When you bleed a lot during, or after an operation, the lost blood is initially replaced with non-blood containing solutions. These help to maintain a normal amount of fluid in your blood vessels and a normal blood pressure. However, these solutions dilute your blood. If bleeding continues, the number of red blood cells will become insufficient to transport oxygen around your body. At this stage you will have to be transfused with red blood cells or you may die. Another reason for transfusion occurs when bleeding continues and the blood becomes so dilute that there are not enough special clotting factors and platelet cells. As a result, the blood will not clot, and if these special blood products are not replaced, bleeding will continue indefinitely.
Every effort is made to use the blood that actually bleeds out of you, using a machine called a 'cell-saver'. In addition, you may have donated your own blood in the weeks before the operation. This blood would normally be given back to you before you received a transfusion of anyone else's blood.

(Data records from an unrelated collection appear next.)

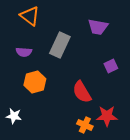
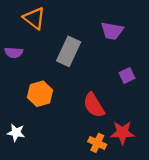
purple semicircle: (24, 52) -> (14, 53), moved

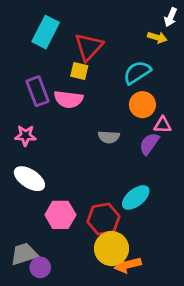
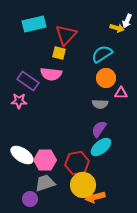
white arrow: (171, 17) -> (127, 21), moved
cyan rectangle: (46, 32) -> (34, 24), turned 50
purple rectangle: (38, 91) -> (28, 81), moved, turned -35
gray semicircle: (109, 137) -> (100, 104), moved
purple semicircle: (149, 144) -> (99, 129), moved
white ellipse: (29, 179) -> (22, 155), moved
gray trapezoid: (24, 254) -> (45, 183), moved

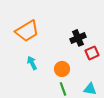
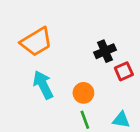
cyan arrow: (32, 63) -> (43, 85), size x1.5

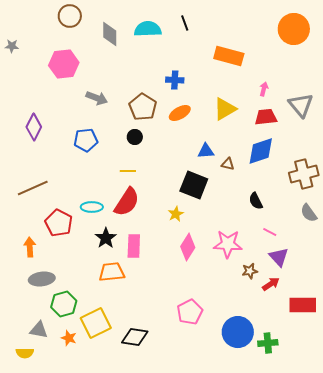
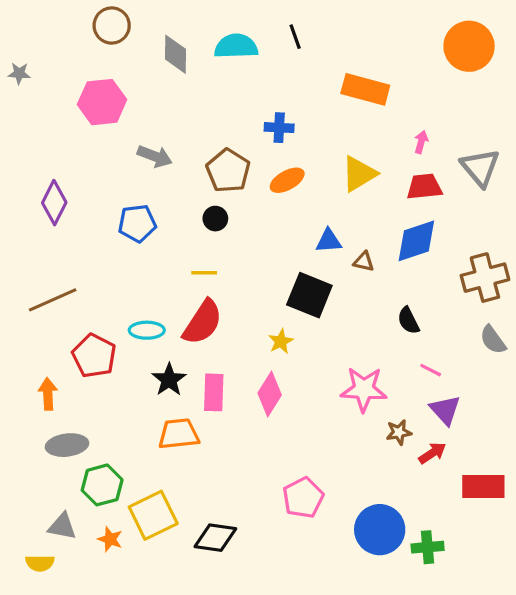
pink diamond: (188, 247) -> (270, 394), moved

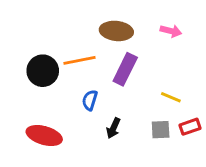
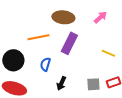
pink arrow: (171, 31) -> (100, 17), turned -56
black circle: (43, 71) -> (13, 60), moved
yellow line: (171, 97) -> (108, 53), moved

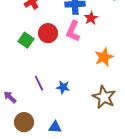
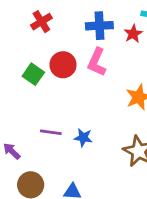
red star: (91, 18) -> (133, 34), moved
purple line: (39, 83) -> (51, 132), turned -56

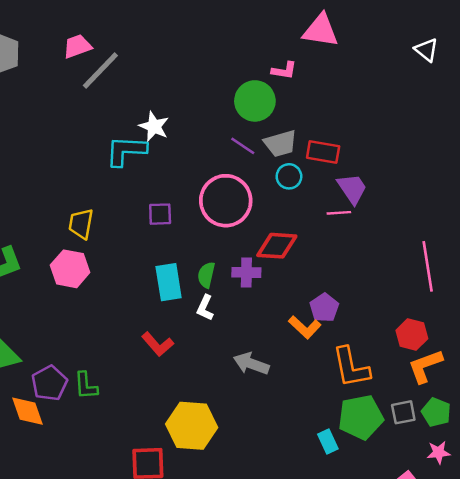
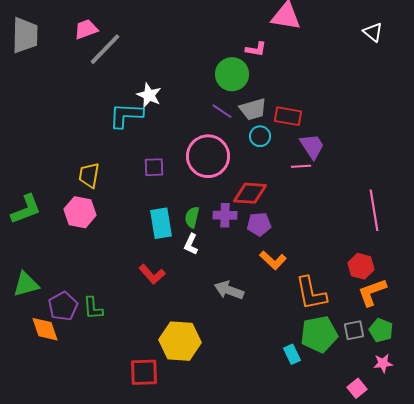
purple pentagon: (324, 308) -> (259, 224), moved, turned 30

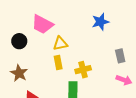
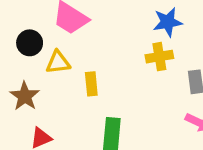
yellow triangle: (60, 43) -> (58, 62), moved
yellow cross: (83, 70) -> (159, 57), moved

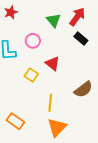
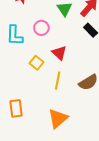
yellow line: (50, 103) -> (58, 81), moved
orange rectangle: (15, 121) -> (16, 108), turned 42

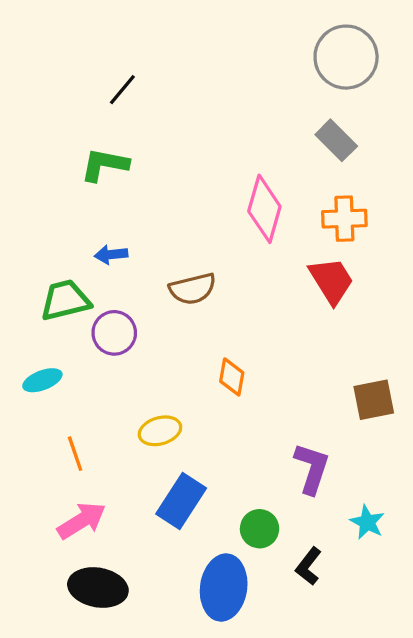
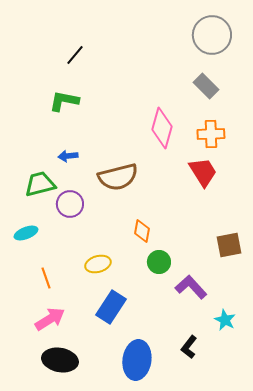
brown semicircle: (193, 289) -> (118, 177), size x1.4
purple L-shape: (312, 468) -> (191, 287), turned -60
green circle: (260, 529) -> (159, 262), moved

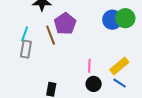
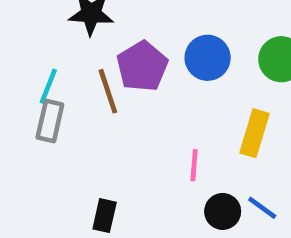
blue circle: (112, 20) -> (208, 58), moved
yellow rectangle: (119, 66) -> (254, 133), moved, turned -36
black circle: (94, 84) -> (223, 211), moved

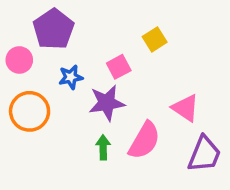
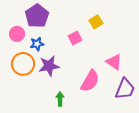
blue star: (71, 77) -> (37, 44), moved
purple star: (107, 103) -> (49, 66), moved
green arrow: (103, 147) -> (60, 99), moved

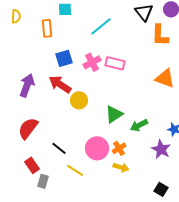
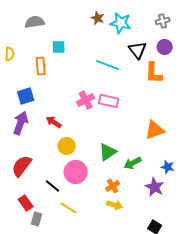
cyan line: (101, 26) -> (108, 65), moved, turned 60
blue square: (64, 58) -> (26, 96), moved
orange triangle: (165, 78) -> (155, 130), moved, turned -40
red arrow: (60, 84) -> (54, 122), size x0.7
yellow circle: (79, 100) -> (67, 146), moved
pink circle: (97, 148) -> (76, 172), moved

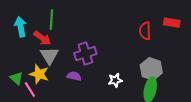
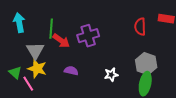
green line: (51, 20) -> (51, 29), moved
red arrow: (42, 38) -> (61, 41), moved
purple cross: (85, 54) -> (88, 36), moved
gray triangle: (49, 56) -> (35, 51), moved

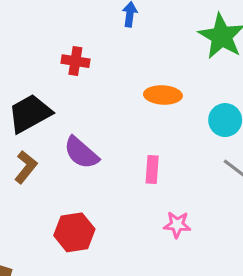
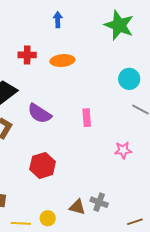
orange ellipse: (163, 95) -> (62, 61), moved
pink star: (177, 225) -> (123, 150), moved

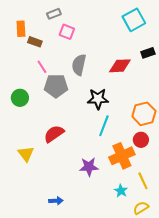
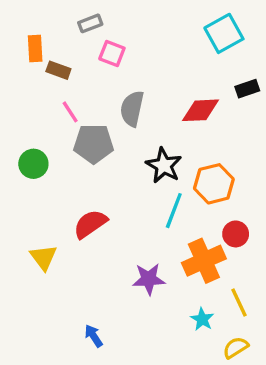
black star: (98, 99) -> (164, 165), turned 30
orange hexagon: (144, 114) -> (214, 184), moved
blue arrow: (56, 201) -> (94, 336), turned -120

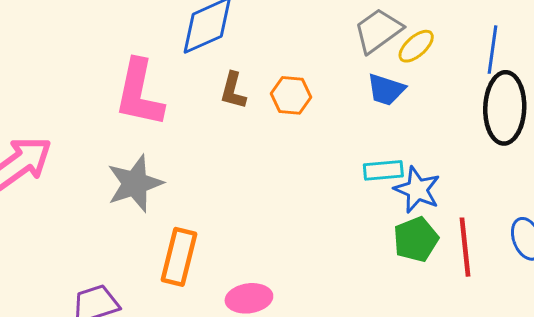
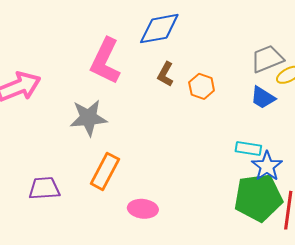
green pentagon: (416, 239) -> (258, 198), size x1.6

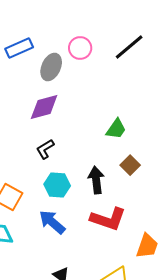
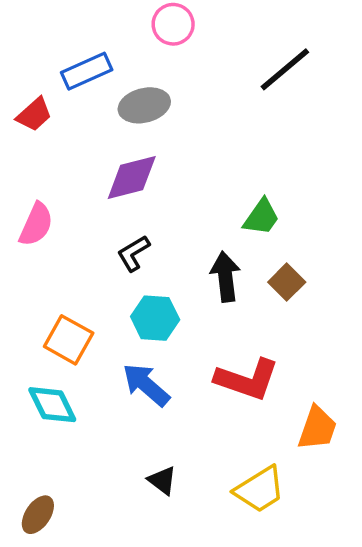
pink circle: (80, 48) -> (173, 24), moved
gray ellipse: (51, 67) -> (144, 105), turned 52
black arrow: (96, 180) -> (225, 277), moved

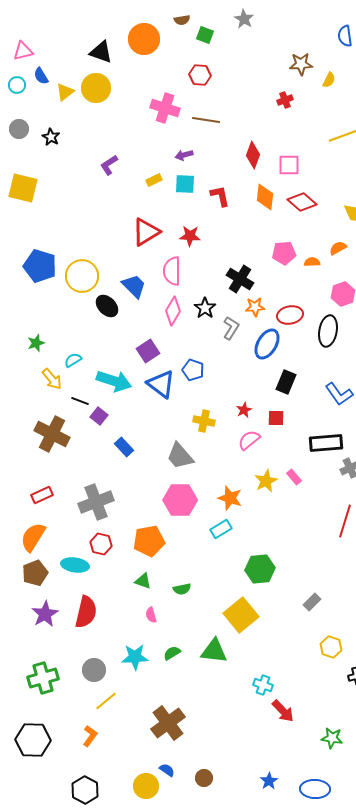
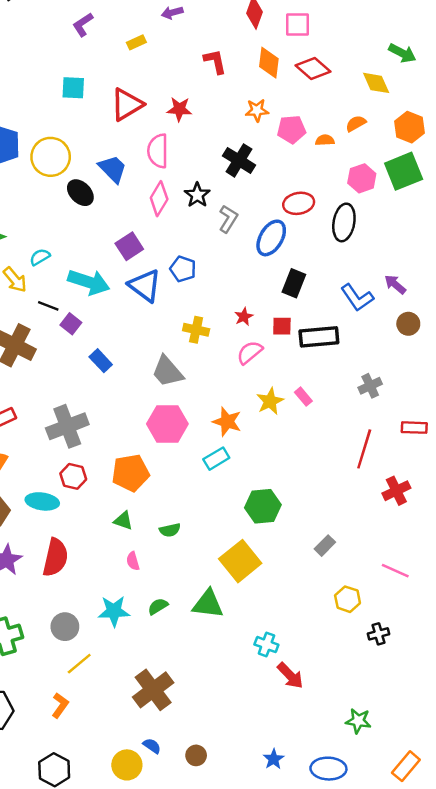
cyan square: (185, 184) -> (73, 88), moved
orange star: (255, 307) -> (257, 110), moved
black rectangle: (326, 443) -> (319, 337), moved
green star: (332, 738) -> (358, 721), moved

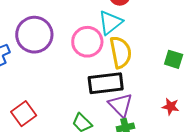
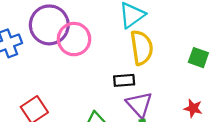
pink circle: (87, 42) -> (74, 39), moved
black rectangle: (106, 83) -> (124, 80), size x0.6

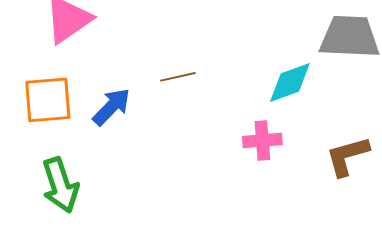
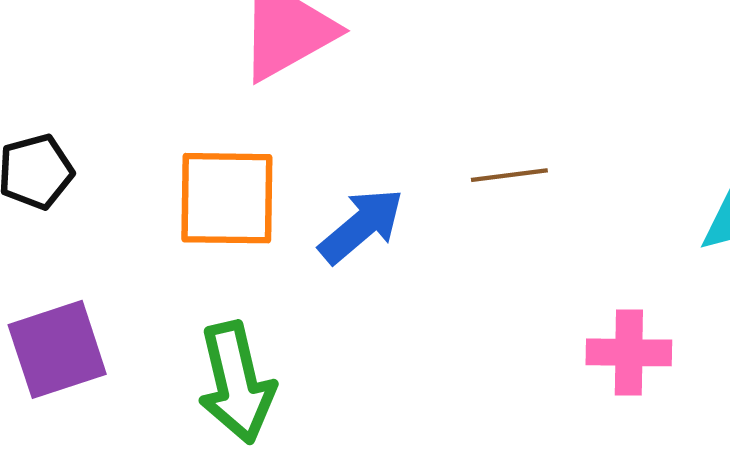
pink cross: (262, 141) -> (629, 352), moved

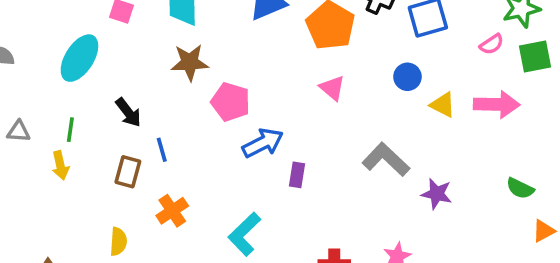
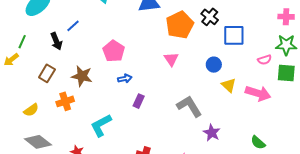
brown star: (190, 62) -> (82, 76), moved
blue arrow: (263, 143) -> (125, 78), size x0.6
blue line: (162, 150) -> (73, 26), moved, turned 48
yellow arrow: (60, 165) -> (11, 60), turned 49
yellow semicircle: (118, 242) -> (31, 110), turned 35

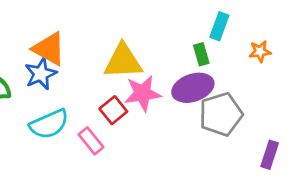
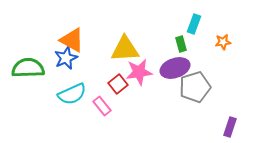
purple rectangle: (270, 155) -> (230, 127), moved

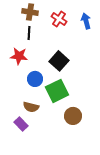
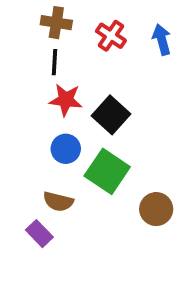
red star: (19, 56) -> (66, 100), moved
green square: (57, 91) -> (107, 171), turned -30
brown circle: (73, 116) -> (156, 209), moved

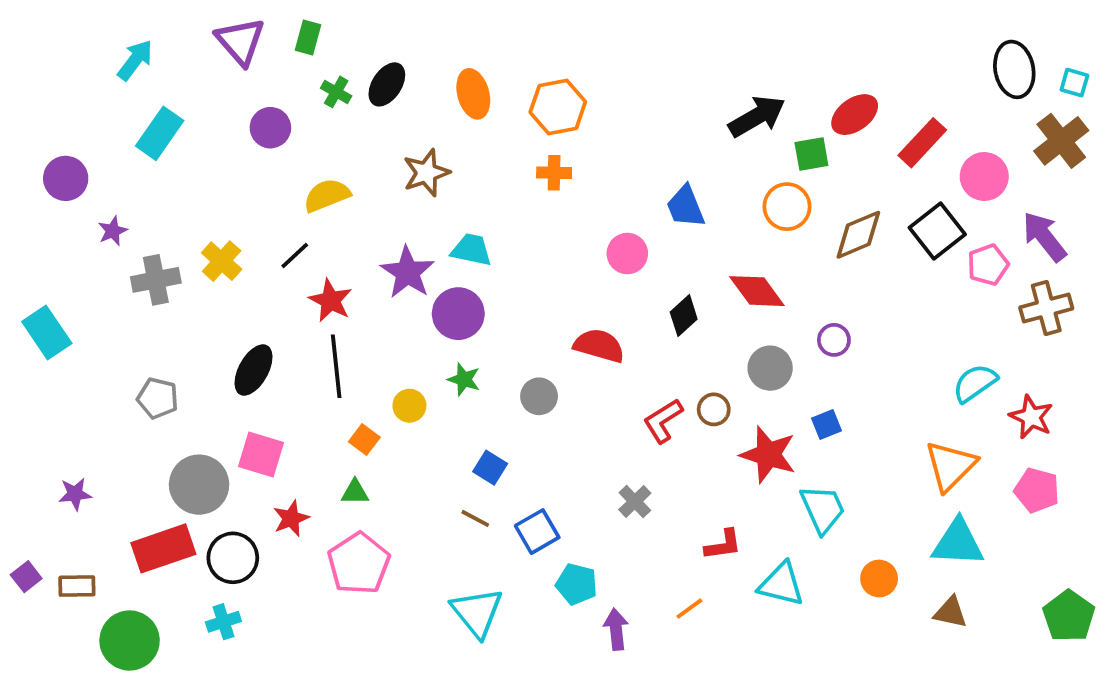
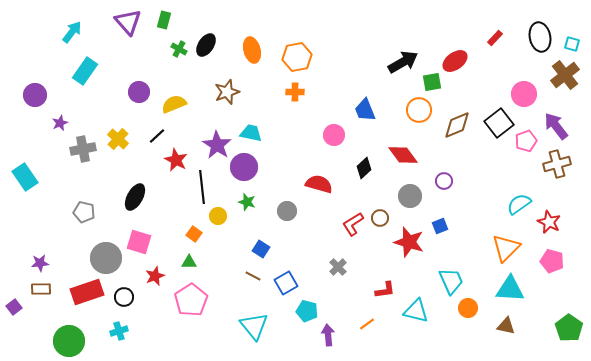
purple circle: (270, 128) -> (139, 92), moved
red rectangle: (922, 143) -> (495, 38), moved, size x0.6
black line: (336, 366) -> (202, 187), moved
cyan trapezoid: (823, 509) -> (451, 281), moved
black circle: (233, 558) -> (124, 297), size x0.7
brown rectangle: (77, 586) -> (41, 289), moved

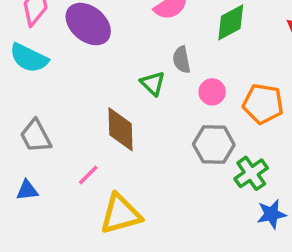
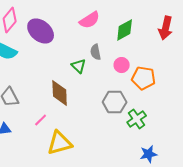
pink circle: (212, 92) -> (122, 65), moved
blue star: (272, 214) -> (149, 154), moved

Presently there are no artificial substitutes for these blood products, although there is considerable research in this area. We can stimulate the body to produce red cells more quickly, and this is a great help for patients who are recovering from severe blood loss during surgery and cannot have blood transfusions. Hopefully, soon there will be safe, synthetic substitutes for blood products. Meanwhile, the blood supply in Canada is as safe as anywhere in the world. From a single unit of blood in Canada today, the chance of contracting Hepatitis C is approximately 1 in 100,000 and the chance of contracting HIV (the AIDS virus) is approximately 1 in 650,000. On the other hand you have a 1 in 10,000 chance of being killed in a motor vehicle accident every year.